» Dataset entries
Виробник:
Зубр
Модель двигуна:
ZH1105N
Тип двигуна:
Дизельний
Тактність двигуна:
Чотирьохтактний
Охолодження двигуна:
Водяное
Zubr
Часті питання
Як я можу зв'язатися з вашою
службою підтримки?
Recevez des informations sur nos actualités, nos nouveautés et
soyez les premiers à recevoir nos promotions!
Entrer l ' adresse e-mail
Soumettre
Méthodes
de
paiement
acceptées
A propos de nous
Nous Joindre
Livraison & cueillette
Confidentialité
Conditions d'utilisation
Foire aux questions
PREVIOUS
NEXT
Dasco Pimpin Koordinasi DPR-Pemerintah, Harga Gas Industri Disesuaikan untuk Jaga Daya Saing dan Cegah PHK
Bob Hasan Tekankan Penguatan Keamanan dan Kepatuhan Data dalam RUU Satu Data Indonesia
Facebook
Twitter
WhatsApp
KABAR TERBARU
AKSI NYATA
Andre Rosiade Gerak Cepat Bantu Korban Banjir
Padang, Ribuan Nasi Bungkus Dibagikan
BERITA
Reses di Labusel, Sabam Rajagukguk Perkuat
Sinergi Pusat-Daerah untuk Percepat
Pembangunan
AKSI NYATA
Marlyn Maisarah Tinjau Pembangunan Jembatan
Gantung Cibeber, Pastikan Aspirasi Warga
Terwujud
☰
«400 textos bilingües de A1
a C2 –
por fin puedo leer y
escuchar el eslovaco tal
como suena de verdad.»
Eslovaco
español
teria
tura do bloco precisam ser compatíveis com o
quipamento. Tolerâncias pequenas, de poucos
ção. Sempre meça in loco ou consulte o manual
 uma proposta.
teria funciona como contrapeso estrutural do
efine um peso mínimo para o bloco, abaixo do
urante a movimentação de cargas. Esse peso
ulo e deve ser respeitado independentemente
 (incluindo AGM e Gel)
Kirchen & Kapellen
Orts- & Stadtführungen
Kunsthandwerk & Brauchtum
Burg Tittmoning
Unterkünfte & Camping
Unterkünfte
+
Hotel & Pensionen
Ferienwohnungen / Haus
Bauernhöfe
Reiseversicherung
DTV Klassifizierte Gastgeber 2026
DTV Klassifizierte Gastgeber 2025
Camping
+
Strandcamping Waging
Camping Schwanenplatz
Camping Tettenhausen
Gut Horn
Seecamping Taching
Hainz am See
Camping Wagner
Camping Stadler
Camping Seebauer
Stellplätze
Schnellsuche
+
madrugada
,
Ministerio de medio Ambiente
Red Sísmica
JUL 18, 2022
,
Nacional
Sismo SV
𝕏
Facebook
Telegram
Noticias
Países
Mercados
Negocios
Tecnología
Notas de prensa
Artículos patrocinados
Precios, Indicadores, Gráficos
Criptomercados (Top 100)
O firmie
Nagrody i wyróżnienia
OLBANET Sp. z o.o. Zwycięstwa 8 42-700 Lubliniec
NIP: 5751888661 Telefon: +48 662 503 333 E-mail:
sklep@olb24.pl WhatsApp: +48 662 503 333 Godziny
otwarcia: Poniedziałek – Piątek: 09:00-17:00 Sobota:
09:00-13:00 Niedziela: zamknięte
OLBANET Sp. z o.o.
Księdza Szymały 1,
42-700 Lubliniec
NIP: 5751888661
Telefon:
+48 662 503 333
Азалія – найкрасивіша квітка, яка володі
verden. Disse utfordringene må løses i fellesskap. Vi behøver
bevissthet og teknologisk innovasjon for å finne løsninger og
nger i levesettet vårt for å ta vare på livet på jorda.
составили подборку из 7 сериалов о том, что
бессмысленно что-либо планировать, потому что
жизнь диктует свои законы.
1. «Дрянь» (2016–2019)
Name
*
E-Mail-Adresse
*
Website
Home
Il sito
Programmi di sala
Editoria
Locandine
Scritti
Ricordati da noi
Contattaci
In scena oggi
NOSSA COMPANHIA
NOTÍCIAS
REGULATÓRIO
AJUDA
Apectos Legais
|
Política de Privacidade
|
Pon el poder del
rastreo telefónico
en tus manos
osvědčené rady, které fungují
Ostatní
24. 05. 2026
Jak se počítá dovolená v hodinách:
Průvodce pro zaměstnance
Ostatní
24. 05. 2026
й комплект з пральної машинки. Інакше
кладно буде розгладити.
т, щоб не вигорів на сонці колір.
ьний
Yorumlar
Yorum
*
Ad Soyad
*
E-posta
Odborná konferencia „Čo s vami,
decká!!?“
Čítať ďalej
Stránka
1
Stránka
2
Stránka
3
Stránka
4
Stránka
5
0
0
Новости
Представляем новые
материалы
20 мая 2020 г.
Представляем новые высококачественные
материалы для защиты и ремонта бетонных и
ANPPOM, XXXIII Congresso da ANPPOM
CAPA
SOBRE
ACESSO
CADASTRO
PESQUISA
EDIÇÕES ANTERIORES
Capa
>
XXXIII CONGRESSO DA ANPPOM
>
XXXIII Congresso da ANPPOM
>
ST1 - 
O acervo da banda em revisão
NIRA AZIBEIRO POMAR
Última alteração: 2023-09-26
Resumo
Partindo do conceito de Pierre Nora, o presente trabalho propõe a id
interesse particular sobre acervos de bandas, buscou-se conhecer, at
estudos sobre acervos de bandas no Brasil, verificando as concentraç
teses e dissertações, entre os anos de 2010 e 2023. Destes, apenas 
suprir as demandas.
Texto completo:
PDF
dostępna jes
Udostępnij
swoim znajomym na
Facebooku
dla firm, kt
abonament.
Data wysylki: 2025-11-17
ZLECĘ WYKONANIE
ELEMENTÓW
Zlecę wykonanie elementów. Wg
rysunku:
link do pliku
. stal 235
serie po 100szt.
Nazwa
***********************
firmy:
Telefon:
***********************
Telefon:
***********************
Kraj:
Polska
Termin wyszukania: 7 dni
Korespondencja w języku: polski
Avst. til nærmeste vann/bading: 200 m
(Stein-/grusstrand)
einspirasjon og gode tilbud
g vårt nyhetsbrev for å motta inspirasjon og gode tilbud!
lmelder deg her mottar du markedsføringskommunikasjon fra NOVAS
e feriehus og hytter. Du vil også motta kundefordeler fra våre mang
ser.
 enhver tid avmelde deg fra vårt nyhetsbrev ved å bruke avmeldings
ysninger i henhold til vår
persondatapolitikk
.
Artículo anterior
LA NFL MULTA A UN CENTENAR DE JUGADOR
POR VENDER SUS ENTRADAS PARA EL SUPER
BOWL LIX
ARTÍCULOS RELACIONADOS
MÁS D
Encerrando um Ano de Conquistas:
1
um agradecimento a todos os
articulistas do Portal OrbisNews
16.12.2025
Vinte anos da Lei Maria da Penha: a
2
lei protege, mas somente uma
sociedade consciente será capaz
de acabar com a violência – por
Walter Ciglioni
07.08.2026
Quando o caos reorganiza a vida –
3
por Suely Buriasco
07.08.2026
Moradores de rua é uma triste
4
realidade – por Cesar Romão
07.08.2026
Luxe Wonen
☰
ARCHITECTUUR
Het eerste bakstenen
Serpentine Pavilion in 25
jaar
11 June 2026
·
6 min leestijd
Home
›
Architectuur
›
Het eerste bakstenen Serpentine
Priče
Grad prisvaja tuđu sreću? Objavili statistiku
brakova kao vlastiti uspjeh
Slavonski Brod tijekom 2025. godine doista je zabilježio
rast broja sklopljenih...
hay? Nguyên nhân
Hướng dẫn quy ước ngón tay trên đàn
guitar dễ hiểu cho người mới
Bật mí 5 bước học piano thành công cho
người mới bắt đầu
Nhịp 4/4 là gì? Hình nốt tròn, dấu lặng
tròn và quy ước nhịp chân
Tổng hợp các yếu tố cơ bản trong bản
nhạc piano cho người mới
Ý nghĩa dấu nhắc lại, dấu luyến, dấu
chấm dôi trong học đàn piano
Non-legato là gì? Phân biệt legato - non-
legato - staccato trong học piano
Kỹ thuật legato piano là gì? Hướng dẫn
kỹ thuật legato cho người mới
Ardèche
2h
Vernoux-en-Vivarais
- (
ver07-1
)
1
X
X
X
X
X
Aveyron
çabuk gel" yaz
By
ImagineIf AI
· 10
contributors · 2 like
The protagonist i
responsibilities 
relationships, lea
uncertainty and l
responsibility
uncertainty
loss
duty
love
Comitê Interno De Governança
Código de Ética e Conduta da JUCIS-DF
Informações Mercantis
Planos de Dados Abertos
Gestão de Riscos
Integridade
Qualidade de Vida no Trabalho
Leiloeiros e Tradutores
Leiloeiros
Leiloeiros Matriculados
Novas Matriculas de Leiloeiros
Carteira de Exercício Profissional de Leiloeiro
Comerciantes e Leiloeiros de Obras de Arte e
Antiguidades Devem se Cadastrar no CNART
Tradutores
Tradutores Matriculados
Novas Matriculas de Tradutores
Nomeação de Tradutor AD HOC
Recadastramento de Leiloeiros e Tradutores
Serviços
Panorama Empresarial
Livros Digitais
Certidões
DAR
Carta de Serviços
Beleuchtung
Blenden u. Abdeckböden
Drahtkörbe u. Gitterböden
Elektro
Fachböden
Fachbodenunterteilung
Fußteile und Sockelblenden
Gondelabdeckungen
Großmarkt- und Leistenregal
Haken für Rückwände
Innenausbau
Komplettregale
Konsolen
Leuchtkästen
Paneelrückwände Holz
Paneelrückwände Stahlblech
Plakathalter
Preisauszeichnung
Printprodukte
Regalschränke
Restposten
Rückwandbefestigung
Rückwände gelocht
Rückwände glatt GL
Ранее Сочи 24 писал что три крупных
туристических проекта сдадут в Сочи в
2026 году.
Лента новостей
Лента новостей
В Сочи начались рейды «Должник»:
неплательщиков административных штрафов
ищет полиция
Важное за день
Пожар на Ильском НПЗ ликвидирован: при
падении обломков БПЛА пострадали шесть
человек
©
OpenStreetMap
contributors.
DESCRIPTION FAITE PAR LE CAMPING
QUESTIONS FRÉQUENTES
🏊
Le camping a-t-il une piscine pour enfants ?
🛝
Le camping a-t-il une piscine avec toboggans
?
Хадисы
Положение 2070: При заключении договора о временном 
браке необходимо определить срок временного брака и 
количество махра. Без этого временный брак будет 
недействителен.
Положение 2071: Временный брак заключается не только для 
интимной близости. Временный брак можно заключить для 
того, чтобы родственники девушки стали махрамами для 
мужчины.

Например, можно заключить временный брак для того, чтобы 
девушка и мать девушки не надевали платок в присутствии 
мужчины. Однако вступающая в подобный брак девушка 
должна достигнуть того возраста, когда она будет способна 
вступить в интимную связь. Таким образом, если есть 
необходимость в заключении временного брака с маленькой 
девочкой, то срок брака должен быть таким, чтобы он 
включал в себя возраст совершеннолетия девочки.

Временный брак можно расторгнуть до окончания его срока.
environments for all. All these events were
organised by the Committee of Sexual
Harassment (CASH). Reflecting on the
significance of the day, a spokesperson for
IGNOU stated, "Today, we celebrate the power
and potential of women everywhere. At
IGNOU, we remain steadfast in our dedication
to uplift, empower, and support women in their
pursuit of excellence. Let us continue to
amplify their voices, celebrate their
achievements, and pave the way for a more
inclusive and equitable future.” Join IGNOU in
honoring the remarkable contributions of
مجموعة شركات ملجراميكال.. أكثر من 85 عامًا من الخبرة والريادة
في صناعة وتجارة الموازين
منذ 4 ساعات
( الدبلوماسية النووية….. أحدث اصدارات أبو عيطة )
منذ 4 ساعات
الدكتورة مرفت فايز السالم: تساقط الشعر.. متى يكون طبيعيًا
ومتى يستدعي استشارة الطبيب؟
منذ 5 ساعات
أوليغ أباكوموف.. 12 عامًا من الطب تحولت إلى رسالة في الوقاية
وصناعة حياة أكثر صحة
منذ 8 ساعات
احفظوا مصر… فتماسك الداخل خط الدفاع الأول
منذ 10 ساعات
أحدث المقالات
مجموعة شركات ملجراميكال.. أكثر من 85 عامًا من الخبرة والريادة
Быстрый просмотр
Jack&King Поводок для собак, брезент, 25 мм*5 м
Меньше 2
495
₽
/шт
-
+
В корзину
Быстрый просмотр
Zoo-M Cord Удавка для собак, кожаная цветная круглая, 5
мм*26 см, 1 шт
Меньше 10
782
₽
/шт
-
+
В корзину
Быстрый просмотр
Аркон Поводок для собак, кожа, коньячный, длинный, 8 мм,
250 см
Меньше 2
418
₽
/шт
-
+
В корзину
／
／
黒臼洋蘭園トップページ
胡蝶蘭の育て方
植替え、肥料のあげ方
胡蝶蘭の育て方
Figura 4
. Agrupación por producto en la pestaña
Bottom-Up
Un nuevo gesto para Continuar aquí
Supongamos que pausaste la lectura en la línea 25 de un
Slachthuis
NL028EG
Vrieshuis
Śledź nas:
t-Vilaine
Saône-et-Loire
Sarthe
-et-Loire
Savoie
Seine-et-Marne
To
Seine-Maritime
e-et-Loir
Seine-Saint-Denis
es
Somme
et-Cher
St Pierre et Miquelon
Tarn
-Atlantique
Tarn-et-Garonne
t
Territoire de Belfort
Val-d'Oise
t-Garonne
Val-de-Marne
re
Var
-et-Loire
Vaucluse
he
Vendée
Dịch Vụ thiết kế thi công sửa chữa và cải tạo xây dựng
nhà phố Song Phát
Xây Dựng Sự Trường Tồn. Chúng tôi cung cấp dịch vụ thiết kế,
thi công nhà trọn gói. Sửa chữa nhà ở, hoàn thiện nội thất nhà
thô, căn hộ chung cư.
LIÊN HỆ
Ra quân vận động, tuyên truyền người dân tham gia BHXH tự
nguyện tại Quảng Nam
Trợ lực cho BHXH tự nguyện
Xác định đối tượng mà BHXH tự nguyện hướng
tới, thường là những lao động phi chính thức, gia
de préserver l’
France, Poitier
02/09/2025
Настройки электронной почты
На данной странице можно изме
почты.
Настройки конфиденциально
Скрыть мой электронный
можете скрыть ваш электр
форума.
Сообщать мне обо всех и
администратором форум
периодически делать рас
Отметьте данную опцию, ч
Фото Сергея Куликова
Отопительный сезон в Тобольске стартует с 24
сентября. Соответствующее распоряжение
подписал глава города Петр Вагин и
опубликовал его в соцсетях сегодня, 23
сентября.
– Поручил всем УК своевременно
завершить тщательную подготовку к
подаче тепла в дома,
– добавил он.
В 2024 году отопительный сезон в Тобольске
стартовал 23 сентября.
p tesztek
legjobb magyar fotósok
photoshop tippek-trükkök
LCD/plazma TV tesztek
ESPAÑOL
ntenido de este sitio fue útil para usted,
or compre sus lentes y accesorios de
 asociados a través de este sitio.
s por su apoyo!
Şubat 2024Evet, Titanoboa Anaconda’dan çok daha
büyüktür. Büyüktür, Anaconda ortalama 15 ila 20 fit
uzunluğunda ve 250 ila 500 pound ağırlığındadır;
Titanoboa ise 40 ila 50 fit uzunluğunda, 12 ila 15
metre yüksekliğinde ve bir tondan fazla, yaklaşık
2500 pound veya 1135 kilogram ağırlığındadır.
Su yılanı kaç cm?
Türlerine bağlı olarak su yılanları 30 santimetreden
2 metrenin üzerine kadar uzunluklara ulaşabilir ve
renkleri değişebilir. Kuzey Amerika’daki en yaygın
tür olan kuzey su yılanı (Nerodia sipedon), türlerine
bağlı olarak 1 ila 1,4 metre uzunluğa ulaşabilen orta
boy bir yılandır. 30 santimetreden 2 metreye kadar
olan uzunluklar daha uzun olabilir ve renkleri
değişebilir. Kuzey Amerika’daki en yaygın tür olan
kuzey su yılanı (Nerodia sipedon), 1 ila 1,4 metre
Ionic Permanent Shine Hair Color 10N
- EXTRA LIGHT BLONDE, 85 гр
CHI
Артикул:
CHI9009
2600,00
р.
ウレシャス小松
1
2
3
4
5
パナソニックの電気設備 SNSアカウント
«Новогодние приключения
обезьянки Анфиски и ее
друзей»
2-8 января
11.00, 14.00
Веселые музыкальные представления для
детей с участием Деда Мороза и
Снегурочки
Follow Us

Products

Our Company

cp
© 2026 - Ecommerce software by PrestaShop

» What needs to be done
Give only the lines from the one holding "Strandcamping Waging" through the one holding "Artículos patrocinados", each restated exactly as it appears above.

» Output
Strandcamping Waging
Camping Schwanenplatz
Camping Tettenhausen
Gut Horn
Seecamping Taching
Hainz am See
Camping Wagner
Camping Stadler
Camping Seebauer
Stellplätze
Schnellsuche
+
madrugada
,
Ministerio de medio Ambiente
Red Sísmica
JUL 18, 2022
,
Nacional
Sismo SV
𝕏
Facebook
Telegram
Noticias
Países
Mercados
Negocios
Tecnología
Notas de prensa
Artículos patrocinados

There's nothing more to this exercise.